#### [WHAT THIS TASK INVOLVES]
If a line in the records below contains the word "Yazar", copy it out.

Top of EXCERPTED RECORDS

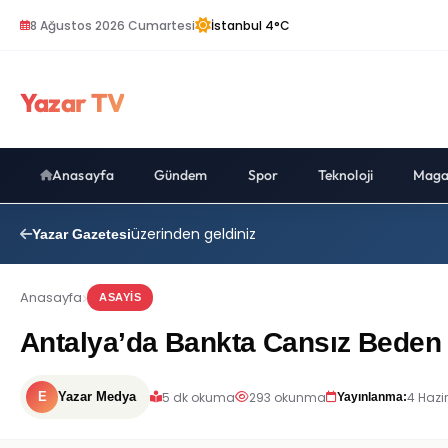
8 Ağustos 2026 Cumartesi
İstanbul 4°C
Yazar TV
Anasayfa
Gündem
Spor
Teknoloji
Maga
üzerinden geldiniz
Yazar Gazetesi
Anasayfa
ASAYIS
Antalya’da Bankta Cansız Beden
5 dk okuma
293 okunma
4 Hazi
E
Yazar Medya
Yayınlanma:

Bottom of EXCERPTED RECORDS

#### [SOLVED PROBLEM]
Yazar TV
Yazar Gazetesi
Yazar Medya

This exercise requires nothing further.